= TASK TO CARRY OUT =
Please print the entries below exactly, from the line with "images and objects" through the line with "radicalism (20th-century Anarchist", including both of those lines and leaving out all others.

= DATA RECORDS =
========

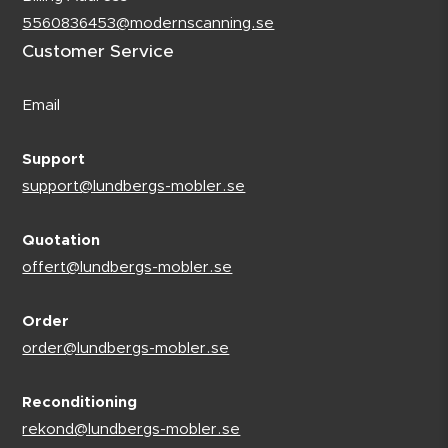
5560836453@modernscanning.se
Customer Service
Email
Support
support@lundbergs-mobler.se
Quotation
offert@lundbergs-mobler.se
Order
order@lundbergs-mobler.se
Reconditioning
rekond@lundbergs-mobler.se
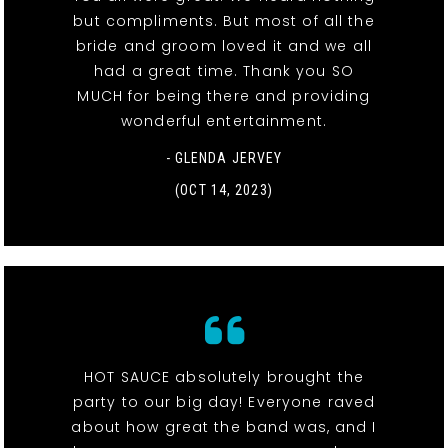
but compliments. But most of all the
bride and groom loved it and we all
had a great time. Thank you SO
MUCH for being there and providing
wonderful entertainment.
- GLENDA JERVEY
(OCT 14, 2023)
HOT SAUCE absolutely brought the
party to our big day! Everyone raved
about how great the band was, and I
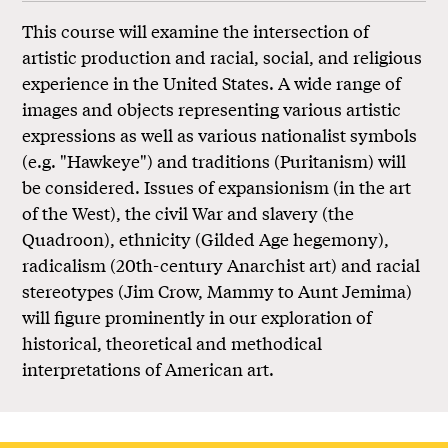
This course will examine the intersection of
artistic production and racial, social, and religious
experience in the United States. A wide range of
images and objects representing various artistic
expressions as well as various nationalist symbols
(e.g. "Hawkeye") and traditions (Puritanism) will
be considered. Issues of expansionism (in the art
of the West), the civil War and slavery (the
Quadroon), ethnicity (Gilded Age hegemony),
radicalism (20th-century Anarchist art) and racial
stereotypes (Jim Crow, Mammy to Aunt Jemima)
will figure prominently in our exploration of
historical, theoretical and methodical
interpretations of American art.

========

= ANSWER FOR THE TASK =
images and objects representing various artistic
expressions as well as various nationalist symbols
(e.g. "Hawkeye") and traditions (Puritanism) will
be considered. Issues of expansionism (in the art
of the West), the civil War and slavery (the
Quadroon), ethnicity (Gilded Age hegemony),
radicalism (20th-century Anarchist art) and racial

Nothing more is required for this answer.